Standard LibTorch Optimizers

LibTorch provides a robust set of the most common and well-established optimization algorithms, which are suitable for a wide range of tasks.

Common Examples:

torch::optim::SGD
torch::optim::Adam
torch::optim::RMSprop
torch::optim::Adagrad

These optimizers are used by passing the model's parameters and an Options struct to their constructor. For a complete guide, please refer to the official PyTorch C++ optimizer documentation.

xTorch Extended Optimizers

The field of optimization is an active area of research, with new and improved algorithms being published regularly. To empower developers and researchers to leverage these advancements, xTorch includes a massive library of modern and specialized optimizers.

This allows you to easily replace Adam with variants like RAdam, AdamW, AdaBelief, or LAMB to see if they improve your model's convergence or generalization.

Usage

All xTorch optimizers are located in the xt::optimizations namespace. They are designed to be a drop-in replacement for standard torch::optim optimizers. You construct them in the same way: by providing the model's parameters and an options struct.

They integrate perfectly with the xt::Trainer.

#include <xtorch/xtorch.hh>
 
int main() {
    // 1. Assume 'model' is an initialized torch::nn::Module
    xt::models::LeNet5 model(10);
    model.to(torch::kCPU);
 
    // 2. Instantiate an xTorch optimizer
    // It takes the model parameters and an Options struct, just like a standard optimizer.
    xt::optimizations::RAdam optimizer(
        model.parameters(),
        xt::optimizations::RAdamOptions(1e-3) // Learning rate of 0.001
    );
 
    // 3. Integrate with the xt::Trainer
    xt::Trainer trainer;
    trainer.set_max_epochs(10)
           .set_optimizer(optimizer) // Pass the xTorch optimizer to the trainer
           .set_loss_fn(torch::nll_loss);
 
    // The trainer will now use RAdam to update the model's weights.
    // trainer.fit(model, data_loader, nullptr, torch::kCPU);
 
    std::cout << "Trainer configured with RAdam optimizer." << std::endl;
}

Available Optimizers

Below is the comprehensive list of optimizers available in the xt::optimizations module.

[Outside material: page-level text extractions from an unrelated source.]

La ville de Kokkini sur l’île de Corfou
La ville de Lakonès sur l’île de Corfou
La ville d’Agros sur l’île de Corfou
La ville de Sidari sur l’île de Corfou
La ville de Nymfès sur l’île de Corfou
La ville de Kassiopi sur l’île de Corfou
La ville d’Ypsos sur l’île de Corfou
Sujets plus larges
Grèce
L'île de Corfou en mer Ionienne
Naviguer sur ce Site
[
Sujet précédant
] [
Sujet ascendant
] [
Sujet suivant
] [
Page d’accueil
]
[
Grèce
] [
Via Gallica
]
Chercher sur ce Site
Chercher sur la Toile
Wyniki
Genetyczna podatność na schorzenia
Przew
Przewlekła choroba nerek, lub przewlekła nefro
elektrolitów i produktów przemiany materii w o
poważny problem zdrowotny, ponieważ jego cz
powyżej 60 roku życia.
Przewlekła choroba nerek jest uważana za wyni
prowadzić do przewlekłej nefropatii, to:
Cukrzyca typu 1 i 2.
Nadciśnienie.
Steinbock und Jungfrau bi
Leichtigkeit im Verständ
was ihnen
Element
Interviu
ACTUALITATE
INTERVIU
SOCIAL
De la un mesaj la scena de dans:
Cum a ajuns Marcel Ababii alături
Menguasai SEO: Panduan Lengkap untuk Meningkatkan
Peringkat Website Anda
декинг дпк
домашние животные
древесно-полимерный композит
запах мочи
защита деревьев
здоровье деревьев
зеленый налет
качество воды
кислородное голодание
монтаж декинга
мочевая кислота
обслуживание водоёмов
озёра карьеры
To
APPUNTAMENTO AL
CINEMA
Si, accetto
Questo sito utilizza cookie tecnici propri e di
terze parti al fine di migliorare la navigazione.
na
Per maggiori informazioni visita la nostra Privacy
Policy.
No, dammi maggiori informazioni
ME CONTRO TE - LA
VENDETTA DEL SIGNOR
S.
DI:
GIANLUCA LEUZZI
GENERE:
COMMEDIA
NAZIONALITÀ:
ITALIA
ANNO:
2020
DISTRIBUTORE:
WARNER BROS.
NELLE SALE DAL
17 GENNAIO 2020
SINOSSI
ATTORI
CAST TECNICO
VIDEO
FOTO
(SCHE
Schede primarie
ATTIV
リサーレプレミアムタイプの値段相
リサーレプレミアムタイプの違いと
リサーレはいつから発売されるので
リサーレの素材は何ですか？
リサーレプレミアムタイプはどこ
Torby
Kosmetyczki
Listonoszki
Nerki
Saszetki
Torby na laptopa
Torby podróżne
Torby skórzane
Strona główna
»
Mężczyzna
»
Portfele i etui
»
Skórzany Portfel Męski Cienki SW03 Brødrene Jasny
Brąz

`OneBitAdam`	`OneBitLamb`	`AdaBelief`	`AdaBound`
`Adafactor`	`AdaFisher`	`AdaHessian`	`AdaMax`
`AdamMini`	`AdaMod`	`AdamW`	`AdaShift`
`AdaSmooth`	`AdaSqrt`	`ADOPT`	`AggMo`
`AMSBound`	`AMSGrad`	`AO`	`Apollo`
`Atmo`	`DeepEnsembles`	`DemonAdam`	`DemonCM`
`Demon`	`DFA`	`DiagAdaFisher`	`DistributedShampoo`
`DSPT`	`ECO`	`FA`	`FASFA`
`FATA`	`ForwardGradient`	`GCANS`	`GradientCheckpointing`
`GradientSparsification`	`Gravity`	`HGS`	`Info`
`KP`	`LAMB`	`LARS`	`LocalSGD`
`Lookahead`	`MadGrad`	`MAS`	`MPSO`
`Nadam`	`NTASGD`	`PLO`	`PO`
`PowerPropagation`	`PowerSGD`	`QHAdam`	`QHM`
`RAdam`	`SLamb`	`SM3`	`SMA`
`SRMM`	`StochasticWeightAveraging`	`YellowFin`

!!! info "Constructor Options" Each optimizer has its own set of hyperparameters (e.g., lr, betas, eps, weight_decay). These are configured via a dedicated Options struct passed to the constructor. Please refer to the specific header file in <xtorch/optimizations/> for details on the available settings for each optimizer.